TO DO: Reproduce, please, the line that holds "الخطوات التنفيذية لمشروع" and all later lines through the end of the entries below, exactly; omit pictures.

INFORMATION PROVIDED:
------------------------------------
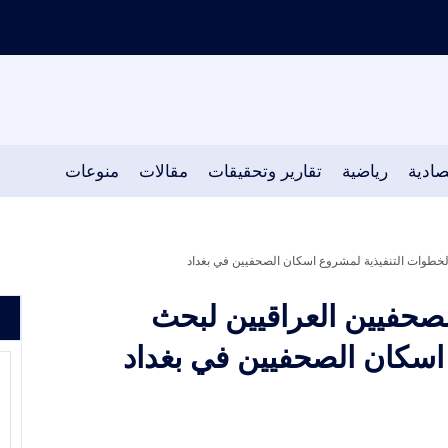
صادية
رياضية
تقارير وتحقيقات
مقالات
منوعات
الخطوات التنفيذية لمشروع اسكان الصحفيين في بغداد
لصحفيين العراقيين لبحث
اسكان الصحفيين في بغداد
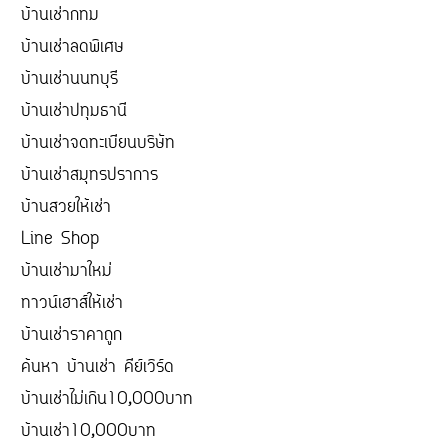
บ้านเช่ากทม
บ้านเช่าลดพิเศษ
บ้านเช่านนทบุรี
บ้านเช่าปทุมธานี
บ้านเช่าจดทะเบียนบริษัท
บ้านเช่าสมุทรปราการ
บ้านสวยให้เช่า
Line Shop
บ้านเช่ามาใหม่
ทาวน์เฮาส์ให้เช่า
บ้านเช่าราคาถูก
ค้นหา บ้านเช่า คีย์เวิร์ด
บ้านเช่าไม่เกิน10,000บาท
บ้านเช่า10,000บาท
------------------------------------
EXERCISE OUTPUT:
الخطوات التنفيذية لمشروع اسكان الصحفيين في بغداد
لصحفيين العراقيين لبحث
اسكان الصحفيين في بغداد
บ้านเช่ากทม
บ้านเช่าลดพิเศษ
บ้านเช่านนทบุรี
บ้านเช่าปทุมธานี
บ้านเช่าจดทะเบียนบริษัท
บ้านเช่าสมุทรปราการ
บ้านสวยให้เช่า
Line Shop
บ้านเช่ามาใหม่
ทาวน์เฮาส์ให้เช่า
บ้านเช่าราคาถูก
ค้นหา บ้านเช่า คีย์เวิร์ด
บ้านเช่าไม่เกิน10,000บาท
บ้านเช่า10,000บาท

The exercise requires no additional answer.